Contribution Guide#

CEBRA is an actively developed package and we welcome community development and involvement. We are happy to receive code extensions, bug fixes, documentation updates, etc, but please sign the Contributor License Agreement (CLA) and note that it was signed in your pull request.

Development setup#

Development should be done inside the provided docker environment. All essential commands are included in the project Makefile.

To start an interactive console, run:

$ make interact

We use pytest for running tests. The full test suite can be run with:

$ make test

A faster version of the test suite, only running one iteration of each longer tests, can be run with:

$ make test_fast

To investigate the last failed test and re-run it, use:

$ make test_debug

Docs are placed in docs/ and can be built using sphinx, by running:

$ make docs

Code is formatted using Google code style, but with 4 spaces. The specification is in .style.yapf and .style.yapf. We use yapf for automated formatting and isort for import statement formatting.
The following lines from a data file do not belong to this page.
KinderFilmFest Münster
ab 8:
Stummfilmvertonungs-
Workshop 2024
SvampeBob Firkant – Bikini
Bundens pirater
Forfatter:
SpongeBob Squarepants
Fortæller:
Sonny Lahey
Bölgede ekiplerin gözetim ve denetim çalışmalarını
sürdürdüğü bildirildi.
Formatting the whole code base can be done with

$ make format

For in-depth information on how to adapt and contribute to CEBRA, please refer to the full documentation.

Quick testing#

Upon development, you’ll write new tests to assess the quality of your contribution. If those tests are lenghy (e.g., lots of iterations to run), an option for “quick testing” upon git push is available.To mark a test as “slow”,

  • Write the “slow” test function (name begins with test_) in the file of your choice in the tests/ folder.

  • Decorate it with our custom @parametrize_slow decorator. For that, provide the sets of parameter to run for the “fast” and “slow” versions as arguments. Usually, the “fast” version corresponds to the first iteration of the “slow” version. The type of the arguments should be an iterable.

  • We also have a special decorator @parametrize_with_checks_slow, which replaces the sklearn.utils.estimator_checks.parametrize_with_checks pytest specific decorator and checks if an estimator provided as an argument adheres to the scikit-learn convention.

  • More concrete examples are available in tests/test_sklearn.py.

from _utils import parametrize_slow

@parametrize_slow(
    arg_names="param_a, param_b",
    fast_arguments=[(1, 2)],
    slow_arguments=[(1, 2), (3, 4), (5, 6)],
)
def test_example(param_a, param_b):
    # testing things ...

You can now skip the slower test version by running pytest in the --runfast mode. Upon commit or pull request (PR), the slower tests will be automatically skipped. To run them before merging a PR, you have to add the label ready to merge to the PR. The tests will automatically launch. To rerun, remove and re-add the label.

Working in “development mode”

To implement changes to the CEBRA package from your system and use them without having to rebuild the Python package, the -e or --editable option can be used with pip by running the following, in the root of your project directory:

$ pip install -e .

It will link the package to the local location, basically meaning any changes to the local package will reflect directly in your environment.

Adding a Demo Jupyter Notebook#

The demo notebooks are organized in this repository: AdaptiveMotorControlLab/CEBRA-demos

To add a demo, open a PR in that repo which adds the notebooks plus a line to the nbgallery in the README file: AdaptiveMotorControlLab/CEBRA-demos

For that, extend the toctree (at the end of the file) using the following template:

.. nbgallery::
:maxdepth: 2

Encoding of space, hippocampus (CA1) <demo_notebooks/Demo_hippocampus.ipynb>
Decoding movie features from (V1) visual cortex <demo_notebooks/Demo_Allen.ipynb>
Forelimb dynamics, somatosensory (S1) <demo_notebooks/Demo_primate_reaching.ipynb>
...

Your Notebook title <demo_notebooks/<your notebook name>.ipynb>

Thumbnails for the notebooks can be placed in this repository AdaptiveMotorControlLab/CEBRA-assets

and then referenced in the documentation config: AdaptiveMotorControlLab/CEBRA

To build the docs and verify the demo notebooks, you can run

./tools/build_docs.sh

to build the full documentation, and render it on http://127.0.0.1:8080 in your webbrowser to verify.

For local edits, - CEBRA-assets is checked out under the /assets/ path - CEBRA-figures is checkout out under the /docs/source/cebra-figures/ path - CEBRA-demos is checkout out under the /docs/source/demo_notebooks/ path

You can edit files there, create branches, and re-run ./tools/build_docs.sh for re-building the docs.

Building the Python package (information for maintainers only)#

To prepare or build a new release, please follow the following steps.

If the version changes, adjust the version in cebra.__version__ directly. No additional update to the package file is needed. CEBRA uses Semantic Versioning <https://semver.org/spec/v2.0.0.html> to denote versions.

Enter the build environment and build the package:

host $ make interact
docker $ make build
# ... outputs ...
Successfully built cebra-X.X.XaX-py3-none-any.whl

The built package can be found in dist/ and can be installed locally with

pip install dist/cebra-X.X.XaX-py3-none-any.whl

Please do not distribute this package prior to the public release of the CEBRA repository, because it also contains parts of the source code.